Michael Gross hob in der Diskussion hervor, dass es für Christoph Klein, der schon lange Zeit als „papabile“ und Nachfolger Albert Kleins im Bischofsamt galt, ein unsagbares Glück war, dass sein Vorgänger erst nach der politischen Wende in Rumänien verstarb, dass Christoph Klein sein Amt ohne die zuvor im totalitären Staat auf die Kirchen und deren Amts- und Würdenträger ausgeübten Repressionen antreten konnte, die ihn zuvor wahrscheinlich zu Kompromissen und möglicherweise zu Kompromittierungen gezwungen hätten. Christoph Klein hatte – so Gross – 1990 einen Ruf als Professor an die Evangelische Theologische Fakultät der Universität Wien erhalten, diesen aber zugunsten seines als natürliche Pflicht angesehenen Dienstes in der Heimatkirche abgelehnt. Gross hob noch einmal die im Film von Klein aufgegriffene Szene hervor, die die prophetische Weit- und Klarsicht von Bischof Christoph Klein im Nachhinein bestätigte. Unmittelbar nach seiner Wahl zum Landesbischof wurde Klein von einem bundesdeutschen Fernsehkorrespondenten gefragt: „Was schätzen Sie, wie lange werden Sie Ihr Amt noch ausüben, wo Ihre Kirche sich doch auflöst?“. Die Antwort Kleins: „Ich bin mir sicher, dass ich in dieser Kirche noch einen Nachfolger haben werde.“ Die Zeitläufte haben Christoph Klein Recht gegeben. Seit 2010 amtiert ein Nachfolger. Die EKR ist erfolgreich von einer Volkskirche zu einer für andere offenen Diasporakirche geworden.
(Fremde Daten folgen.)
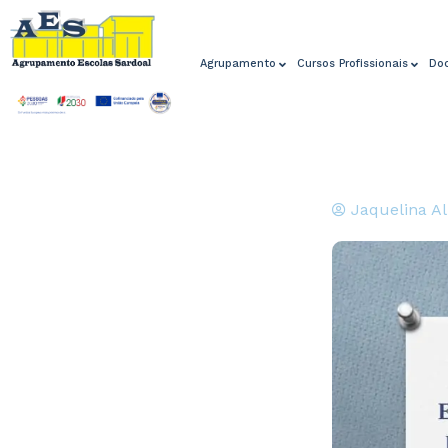
Agrupamento
Cursos Profissionais
Do
Jaquelina A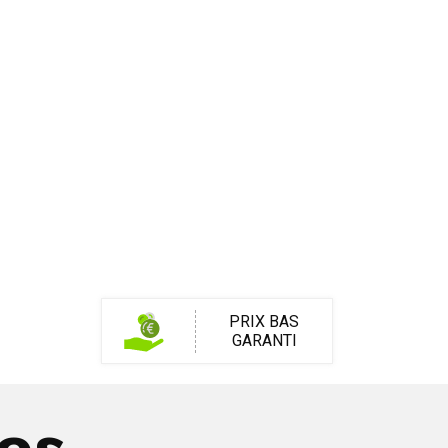
PRIX BAS
GARANTI
res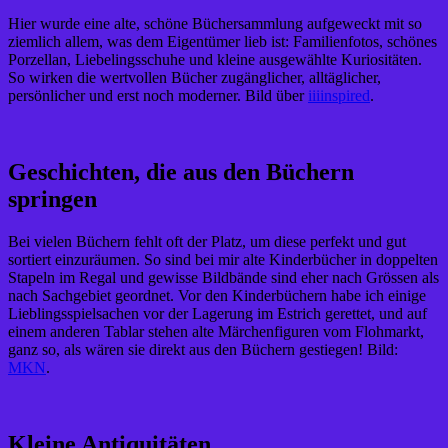
Hier wurde eine alte, schöne Büchersammlung aufgeweckt mit so
ziemlich allem, was dem Eigentümer lieb ist: Familienfotos, schönes
Porzellan, Liebelingsschuhe und kleine ausgewählte Kuriositäten.
So wirken die wertvollen Bücher zugänglicher, alltäglicher,
persönlicher und erst noch moderner. Bild über
iiiinspired
.
Geschichten, die aus den Büchern
springen
Bei vielen Büchern fehlt oft der Platz, um diese perfekt und gut
sortiert einzuräumen. So sind bei mir alte Kinderbücher in doppelten
Stapeln im Regal und gewisse Bildbände sind eher nach Grössen als
nach Sachgebiet geordnet. Vor den Kinderbüchern habe ich einige
Lieblingsspielsachen vor der Lagerung im Estrich gerettet, und auf
einem anderen Tablar stehen alte Märchenfiguren vom Flohmarkt,
ganz so, als wären sie direkt aus den Büchern gestiegen! Bild:
MKN
.
Kleine Antiquitäten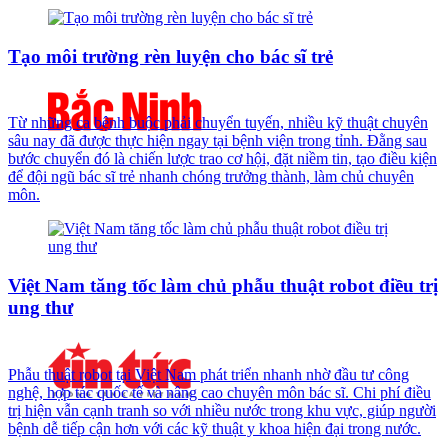
Tạo môi trường rèn luyện cho bác sĩ trẻ
Từ những ca bệnh buộc phải chuyển tuyến, nhiều kỹ thuật chuyên
sâu nay đã được thực hiện ngay tại bệnh viện trong tỉnh. Đằng sau
bước chuyển đó là chiến lược trao cơ hội, đặt niềm tin, tạo điều kiện
để đội ngũ bác sĩ trẻ nhanh chóng trưởng thành, làm chủ chuyên
môn.
Việt Nam tăng tốc làm chủ phẫu thuật robot điều trị
ung thư
Phẫu thuật robot tại Việt Nam phát triển nhanh nhờ đầu tư công
nghệ, hợp tác quốc tế và nâng cao chuyên môn bác sĩ. Chi phí điều
trị hiện vẫn cạnh tranh so với nhiều nước trong khu vực, giúp người
bệnh dễ tiếp cận hơn với các kỹ thuật y khoa hiện đại trong nước.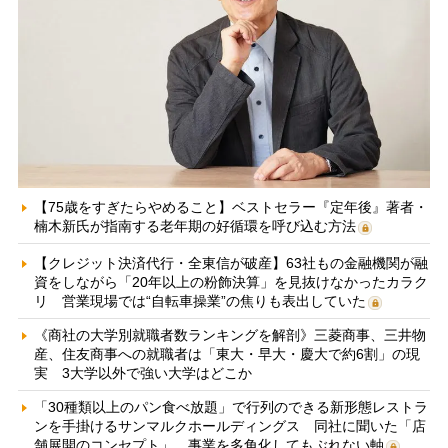
【75歳をすぎたらやめること】ベストセラー『定年後』著者・
楠木新氏が指南する老年期の好循環を呼び込む方法
【クレジット決済代行・全東信が破産】63社もの金融機関が融
資をしながら「20年以上の粉飾決算」を見抜けなかったカラク
リ 営業現場では“自転車操業”の焦りも表出していた
《商社の大学別就職者数ランキングを解剖》三菱商事、三井物
産、住友商事への就職者は「東大・早大・慶大で約6割」の現
実 3大学以外で強い大学はどこか
「30種類以上のパン食べ放題」で行列のできる新形態レストラ
ンを手掛けるサンマルクホールディングス 同社に聞いた「店
舗展開のコンセプト」、事業を多角化してもぶれない軸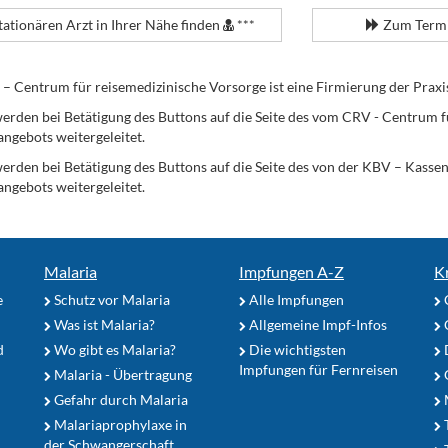
tationären Arzt in Ihrer Nähe finden
***
Zum Termi
Centrum für reisemedizinische Vorsorge ist eine Firmierung der Praxi
erden bei Betätigung des Buttons auf die Seite des vom CRV - Centrum f
angebots weitergeleitet.
werden bei Betätigung des Buttons auf die Seite des von der KBV – Kass
angebots weitergeleitet.
Malaria
Impfungen A-Z
K
e
Schutz vor Malaria
Alle Impfungen
Was ist Malaria?
Allgemeine Impf-Infos
d
Wo gibt es Malaria?
Die wichtigsten
Impfungen für Fernreisen
Malaria - Übertragung
G
Gefahr durch Malaria
Malariaprophylaxe in
der Schwangerschaft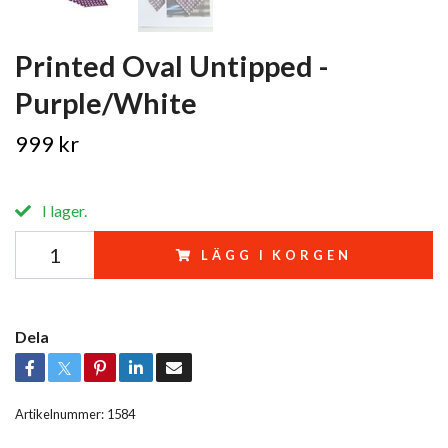
Printed Oval Untipped -
Purple/White
999 kr
I lager.
LÄGG I KORGEN
Dela
Artikelnummer:
1584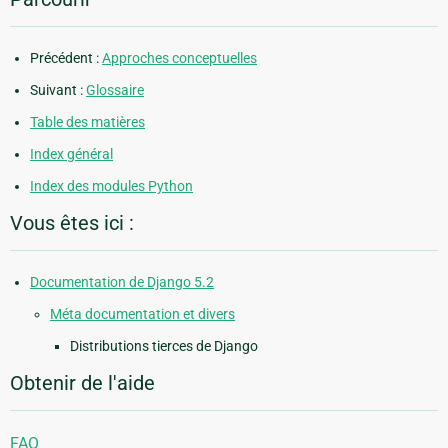
Précédent :
Approches conceptuelles
Suivant :
Glossaire
Table des matières
Index général
Index des modules Python
Vous êtes ici :
Documentation de Django 5.2
Méta documentation et divers
Distributions tierces de Django
Obtenir de l'aide
FAQ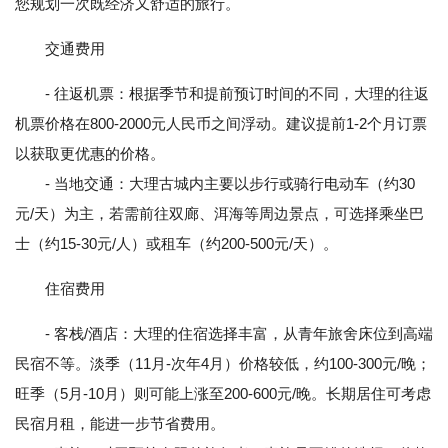
您规划一次既经济又舒适的旅行。
交通费用
- 往返机票：根据季节和提前预订时间的不同，大理的往返
机票价格在800-2000元人民币之间浮动。建议提前1-2个月订票
以获取更优惠的价格。
- 当地交通：大理古城内主要以步行或骑行电动车（约30
元/天）为主，若需前往双廊、洱海等周边景点，可选择乘坐巴
士（约15-30元/人）或租车（约200-500元/天）。
住宿费用
- 客栈/酒店：大理的住宿选择丰富，从青年旅舍床位到高端
民宿不等。淡季（11月-次年4月）价格较低，约100-300元/晚；
旺季（5月-10月）则可能上涨至200-600元/晚。长期居住可考虑
民宿月租，能进一步节省费用。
Es gibt an die 40 Pfarrerinnen und Pfarrer, eine seelsorgerliche Versorgung aller Gemeindeglieder, ein Jugend-, Frauen- und Diakonisches Werk, eine evangelische Akademie, ein landeskirchliches Museum, kirchliche Erholungsheime, Bachchöre, professionelle Öffentlichkeitsarbeit, Internetgottesdienste und sogar Personal und Räumlichkeiten für die Unterbringung und Versorgung ukrainischer Flüchtlinge. Das kirchliche Leben in der EKR blüht und gedeiht, bei allen äußeren Schwierigkeiten. Es ist einem Pfingstwunder gleichzusetzen. Nicht geringen Verdienst an dieser Blüte hat Altbischof Christoph Klein. Um mit Konrad Klein zu persiflieren: „Trotz dieses Namens ist er ein Großer“.

Zum Schluss wurde die Machart des Filmes, die Zurückhaltung der Regisseurin Christel Ungar, den Zeitzeugen und ihren Sichtweisen Raum zu geben, gewürdigt. Der Film ist damit selbst zu einem ein Leben nachzeichnenden Dokument höchster Güte geworden.